In deze zaak heeft de Rechtbank Zutphen op 6 juni 2012 uitspraak gedaan in een geschil tussen eiseres, een inwoner van Putten, en het college van burgemeester en wethouders van de gemeente Putten. Eiseres had bezwaar gemaakt tegen de voorgenomen route van het klompenpad Huinen, waarvoor een eenmalige subsidie was verleend aan Landschapsbeheer Gelderland (LG). Eiseres stelde dat zij hinder ondervond van de route en dat haar bezwaar ten onrechte niet-ontvankelijk was verklaard door verweerder. De rechtbank heeft vastgesteld dat het subsidiebesluit van 16 november 2007, waartegen eiseres bezwaar had gemaakt, een besluit in de zin van de Algemene wet bestuursrecht (Awb) is. De rechtbank oordeelde dat eiseres niet als belanghebbende kon worden aangemerkt, omdat zij geen rechtstreeks belang had bij het subsidiebesluit. Dit was gebaseerd op de jurisprudentie van de Afdeling bestuursrechtspraak van de Raad van State. De rechtbank verklaarde het beroep gegrond, vernietigde het bestreden besluit, maar liet de rechtsgevolgen van het bestreden besluit in stand.
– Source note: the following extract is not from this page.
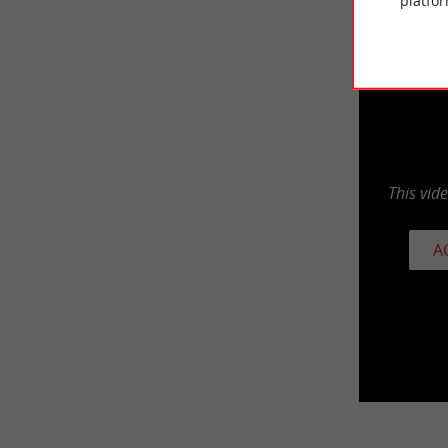
platfor
This vid
A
Tevens werd verweerder veroordeeld tot vergoeding van het griffierecht en de proceskosten van eiseres.

Uitspraak

RECHTBANK ZUTPHEN
Sector Bestuursrecht
Enkelvoudige kamer
Reg.nr.: 11/734 BESLU
Uitspraak in het geding tussen:
[eiseres]
te Putten,
eiserses,
en
het college van burgemeester en wethouders van de gemeente Putten
verweerder.
1. Procesverloop
Bij besluit van 16 november 2007, onder registratienummer OW/2007/14918 (hierna: subsidiebesluit), heeft verweerder voor de realisatie van het zogenoemde klompenpad Huinen (hierna: klompenpad) eenmalig een subsidiebedrag aan Landschapsbeheer Gelderland (hierna: LG) beschikbaar gesteld van € 23.125,00.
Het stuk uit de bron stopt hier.